[Dataset records]
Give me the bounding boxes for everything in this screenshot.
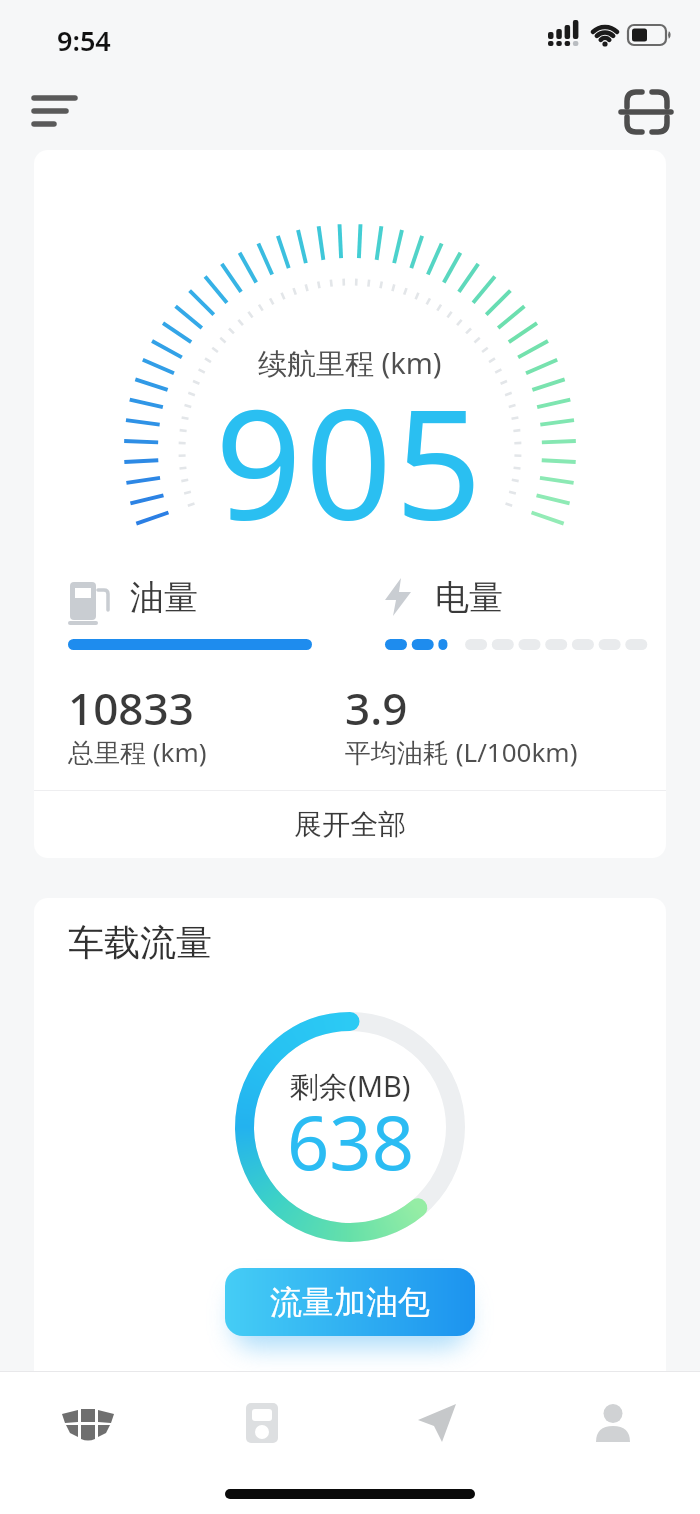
button[interactable] [24, 86, 84, 134]
button[interactable] [525, 1371, 700, 1477]
button[interactable] [175, 1371, 350, 1477]
staticText: 展开全部 [294, 807, 406, 842]
staticText: 电量 [435, 576, 503, 619]
button[interactable]: 流量加油包 [225, 1268, 475, 1336]
staticText: 总里程 (km) [68, 734, 207, 770]
staticText: 905 [215, 357, 485, 564]
button[interactable] [615, 84, 675, 136]
button[interactable]: 展开全部 [34, 791, 666, 858]
staticText: 流量加油包 [270, 1282, 430, 1322]
staticText: 平均油耗 (L/100km) [345, 734, 578, 770]
staticText: 油量 [130, 576, 198, 619]
staticText: 10833 [68, 678, 194, 738]
staticText: 638 [287, 1091, 414, 1192]
staticText: 3.9 [345, 678, 408, 738]
button[interactable] [350, 1371, 525, 1477]
staticText: 续航里程 (km) [258, 343, 442, 383]
button[interactable] [0, 1371, 175, 1477]
staticText: 9:54 [57, 22, 111, 59]
staticText: 剩余(MB) [290, 1066, 411, 1106]
staticText: 车载流量 [68, 920, 212, 965]
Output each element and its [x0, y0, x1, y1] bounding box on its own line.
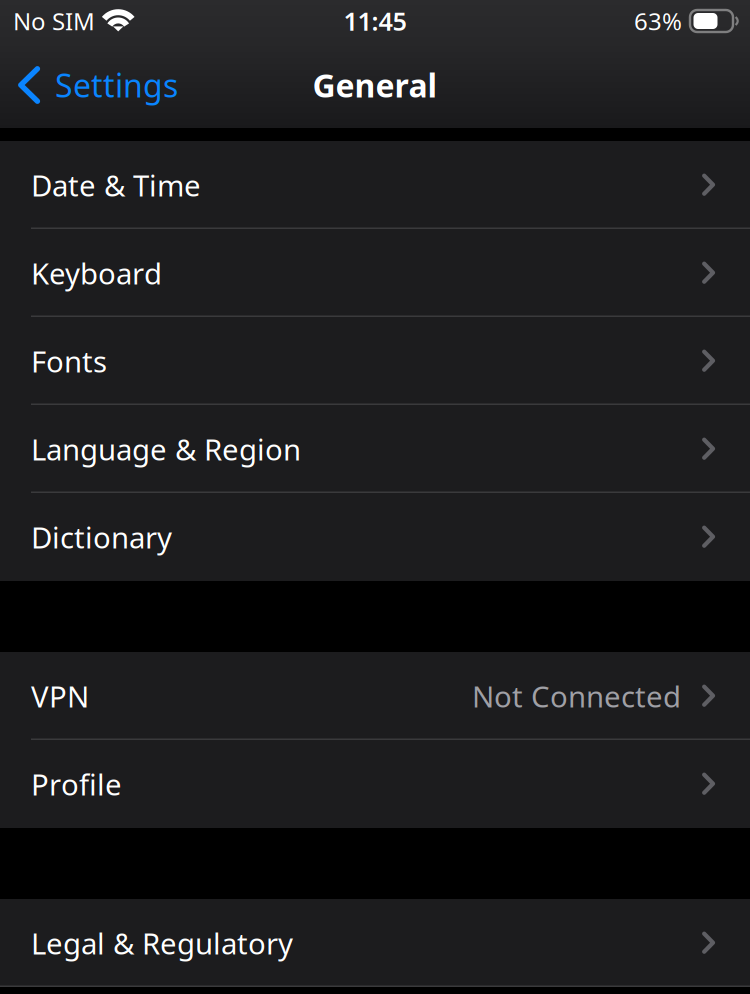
staticText: 11:45	[344, 4, 406, 38]
staticText: Profile	[31, 764, 122, 804]
staticText: General	[312, 64, 438, 106]
button[interactable]: Fonts	[0, 317, 750, 405]
staticText: Not Connected	[472, 676, 681, 716]
staticText: Settings	[55, 64, 178, 106]
staticText: Keyboard	[31, 254, 162, 292]
button[interactable]: Date & Time	[0, 141, 750, 229]
button[interactable]: VPN	[0, 652, 750, 740]
staticText: Date & Time	[31, 166, 201, 204]
button[interactable]: Profile	[0, 740, 750, 828]
staticText: 63%	[634, 5, 682, 37]
button[interactable]: Dictionary	[0, 493, 750, 581]
button[interactable]: Back to Settings	[0, 56, 192, 114]
button[interactable]: Language & Region	[0, 405, 750, 493]
staticText: Language & Region	[31, 430, 301, 468]
button[interactable]: Legal & Regulatory	[0, 899, 750, 987]
staticText: Legal & Regulatory	[31, 924, 293, 962]
staticText: VPN	[31, 676, 89, 716]
staticText: Dictionary	[31, 518, 172, 556]
staticText: No SIM	[13, 5, 95, 37]
staticText: Fonts	[31, 342, 107, 380]
button[interactable]: Keyboard	[0, 229, 750, 317]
[/Dataset records]
- Task to complete: Within the lines above, find those holding the word "Region" and copy them.

- Solution to this problem:
button[interactable]: Language & Region	[0, 405, 750, 493]
staticText: Language & Region	[31, 430, 301, 468]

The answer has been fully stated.